The same I do for the validation dataset.

Later on I call:
result = model.fit_generator(train_dataset, steps_per_epoch=steps_per_epoch , validation_data = val_dataset, validation_steps = validation_steps, epochs=num_epochs, callbacks=callbacks)

If I execute the same code on my laptop instead of the computer I usually execute the code on, I do again face the problem that the mask and image files do not match anymore. I figured out that it is caused by the line:
file_list_val = [f for f in os.listdir(img_dir_val) if os.path.isfile(os.path.join(img_dir_val, f))]

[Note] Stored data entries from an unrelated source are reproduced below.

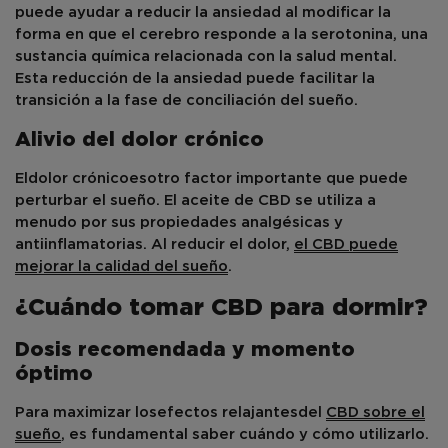
puede ayudar a reducir la ansiedad al modificar la
forma en que el cerebro responde a la serotonina, una
sustancia química relacionada con la salud mental.
Esta reducción de la ansiedad puede facilitar la
transición a la fase de conciliación del sueño.
Alivio del dolor crónico
El
dolor crónico
es
otro factor importante que puede
perturbar el sueño. El aceite de CBD se utiliza a
menudo por sus propiedades analgésicas y
antiinflamatorias. Al reducir el dolor,
el CBD puede
mejorar la calidad del sueño
.
¿Cuándo tomar CBD para dormir?
Dosis recomendada y momento
óptimo
Para maximizar los
efectos relajantes
del
CBD sobre el
sueño
, es fundamental saber cuándo y cómo utilizarlo.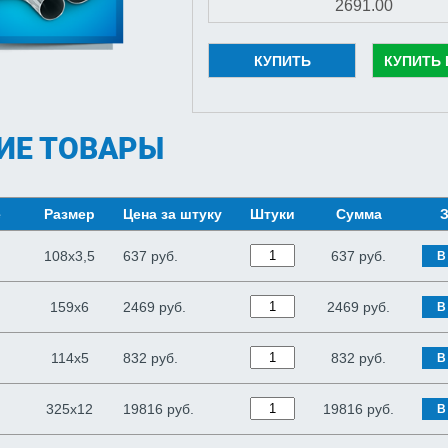
КУПИТЬ
КУПИТЬ 
ИЕ ТОВАРЫ
е
Размер
Цена за штуку
Штуки
Сумма
З
108х3,5
637 руб.
637
руб.
В
159х6
2469 руб.
2469
руб.
В
114х5
832 руб.
832
руб.
В
325х12
19816 руб.
19816
руб.
В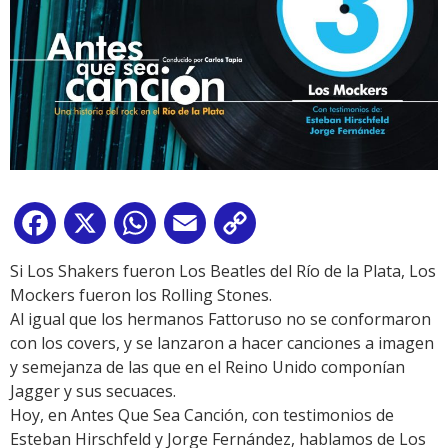
Facebook
X
WhatsApp
Email
Copy
Link
Si Los Shakers fueron Los Beatles del Río de la Plata, Los
Mockers fueron los Rolling Stones.
Al igual que los hermanos Fattoruso no se conformaron
con los covers, y se lanzaron a hacer canciones a imagen
y semejanza de las que en el Reino Unido componían
Jagger y sus secuaces.
Hoy, en Antes Que Sea Canción, con testimonios de
Esteban Hirschfeld y Jorge Fernández, hablamos de Los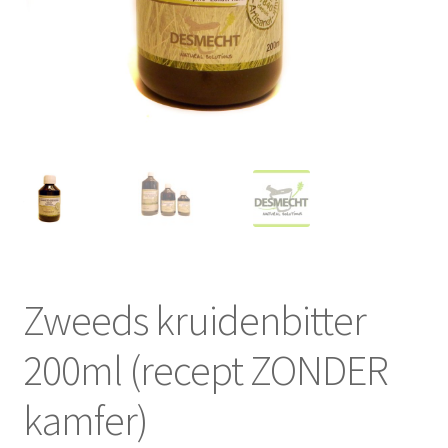
Zweeds kruidenbitter
200ml (recept ZONDER
kamfer)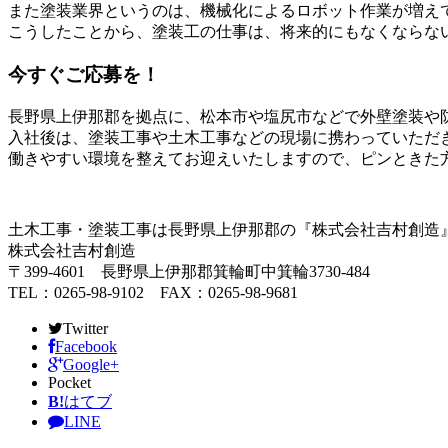
また塗装業界というのは、機械化によるロボット作業が増え
こうしたことから、塗装工の仕事は、将来的にもなくならな
今すぐご応募を！
長野県上伊那郡を拠点に、松本市や塩尻市などで外壁塗装や
入社後は、塗装工事や土木工事などの現場に携わっていただ
働きやすい環境を整えてお迎えいたしますので、ピンときた
土木工事・塗装工事は長野県上伊那郡の『株式会社吉村創造
株式会社吉村創造
〒399-4601 長野県上伊那郡箕輪町中箕輪3730-484
TEL：0265-98-9102 FAX：0265-98-9681
Twitter
Facebook
Google+
Pocket
B!
はてブ
LINE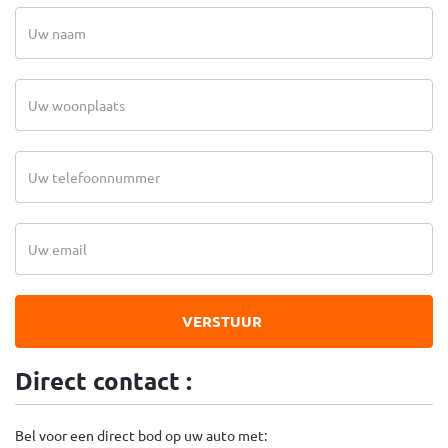
VERSTUUR
Direct contact :
Bel voor een direct bod op uw auto met:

This line of code seems to work differently on the two computers. Maybe it's caused by the version of the package or some other package? I am not sure but on one of my computers it behaves the way it is supposed to.

@YasarL Thanks for the swift response. Is it due to version changes? Never faced such issue before.

Hey @aliechoes ! I solved this problem by the creation of my own datagenerator for images and masks simultaneously. Here you have the code I used:

@amlarraz , do you have RGB images in your 'img_dir' and black & white images in your 'label_dir'?

@EtagiBI yes, I had RGB images in img_dir and grayscale images in label_dir, however if you want to use grayscale images in img_dir you can (but the typical architectures pretrained in imagenet need 3-channel images as input)

@EtagiBI yes, I had RGB images in img_dir and grayscale images in label_dir

Hmm. It should work then. I get the following error at the very beginning of the learning process:
ValueError: Error when checking input: expected img to have shape (1536, 1536, 1) but got array with shape (1536, 1536, 3)
I'm using the same generator but without resizing (my source images already have desired size).

def data_gen(img_folder, mask_folder, batch_size):
  c = 0
  n = os.listdir(img_folder) #List of training images
  random.shuffle(n)
  
  while (True):
    img = np.zeros((batch_size, 512, 512, 3)).astype('float')
    mask = np.zeros((batch_size, 512, 512, 1)).astype('float')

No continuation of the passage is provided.